Ethan Brooks, a fourth-generation employee of SCJ spoke about how the company has been a part of his family since his great-great-grandfather began working there after serving in the second World War.
“Defining moments of my youth were partially made possible due to the benefits that SCJ offered my family including Christmas parties, summers at the company cottages, community events, canoe trips down the Grand and I’m sure many more opportunities I didn’t even realize were available to me due to my father’s employment with SCJ,” said Brooks.
Brooks is a veteran of Afghanistan and told councillors how upon his return from service, he was denied financial assistance for school from Veteran Affairs.
“It was SCJ that employed me through their sons and daughters’ program while I finished college, giving me the opportunity to seek higher education without taking on student debt,” said Books. “When I couldn’t find worthwhile full-time employment as a veteran, it was SCJ who reached out with an opportunity to work full time and make a living I didn’t think was attainable post military life.”

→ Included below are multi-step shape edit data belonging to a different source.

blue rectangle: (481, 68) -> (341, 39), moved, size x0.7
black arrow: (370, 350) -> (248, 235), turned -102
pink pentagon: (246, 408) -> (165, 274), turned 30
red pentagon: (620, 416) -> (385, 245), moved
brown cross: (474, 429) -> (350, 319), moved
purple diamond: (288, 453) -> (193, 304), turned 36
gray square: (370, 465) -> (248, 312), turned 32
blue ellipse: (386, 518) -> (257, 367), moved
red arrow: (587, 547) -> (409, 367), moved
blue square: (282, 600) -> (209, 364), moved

Brooks also noted that the company gives him full pay and benefits to attend the City’s Remembrance Day ceremony every year on November 11.

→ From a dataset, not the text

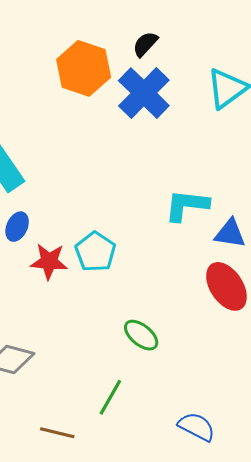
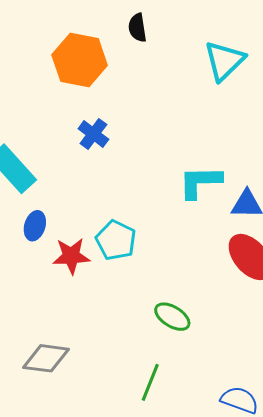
black semicircle: (145, 44) -> (137, 28), turned -44
blue cross: (144, 93) -> (93, 134), moved, size x0.6

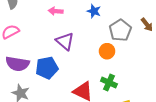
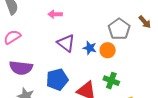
blue star: (94, 11) -> (90, 48), moved
blue pentagon: (47, 68) -> (57, 80), moved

“These are just a few examples of the values that a corporate citizen like SCJ brings to our community,” he said. “I’m truly disappointed that the City of Brantford could be losing a company that puts its workers and community at the forefront.”
Tracy Heys, a retiree who worked at SCJ for 33 years, spoke about how when he lost his wife to cancer 23 years ago, the company’s president and CEO, personally gave him as much time as he needed.

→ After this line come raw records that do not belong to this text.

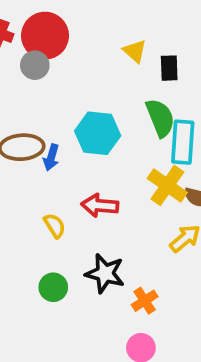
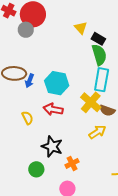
black rectangle: (169, 68) -> (98, 39), turned -64
green semicircle: (160, 118) -> (99, 55), moved
cyan hexagon: (98, 133) -> (57, 83), moved
green circle: (53, 287) -> (36, 169), moved

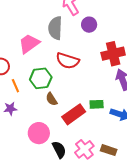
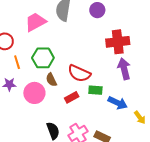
red semicircle: (68, 61) -> (79, 73), moved
red rectangle: (74, 114) -> (72, 97), size x0.6
pink circle: (39, 133) -> (34, 93), moved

“I had a five-year-old and a seven-year-old, and the President of the company came down and explained to me that I could take all the time off I needed with full pay and benefits – I was off for eight months. When I went back, he said if ‘you need more time, have it,’” said Heys. “This is the kind of company that you folks are looking at here. This isn’t some fly by night company where people are in and people are out – people stay there.”
Samantha Rossi was hired internally after her time as a manpower contracted employee, and spoke on behalf of her fellow colleagues working on the off-shift.
The 25-year-old spoke about how her and her fiancé recently bought their house in Homedale in 2021 and that she is now facing uncertainty with the state of her job.
“Personally, it’s very difficult for me to comprehend the benefit of 140 additional homes down there and when we call it “affordable housing,” I have to laugh at that because as a 25-year-old, affordable housing doesn’t exist. We’re going to sell these houses for $800,000 to $900,000,” she said. “Who has the job for that? How are we supposed to do that? We can’t. I’m telling you right now, from a generational perspective, my generation cannot. This is not affordable, and this is not beneficial to our community. Losing jobs is not beneficial, creating jobs is beneficial.”
After hearing from those who expressed their support, Councillor Gino Caputo introduced a resolution that would see the City retain an external lawyer and external planner to represent the City at the Ontario Land Tribunal (OLT) appeal and that the fees for external services be funded from the Corporate Contingency Reserve.
Mayor Kevin Davis later introduced an amendment to the resolution that would communicate to Paul Calandra, the new Municipal Affairs Minister, that it wasn’t just him requesting a facilitator to help mediate the issue between SCJ and the Rosart Bucci Group, but the entire Council
The vote for the resolution as amended was carried 11-0.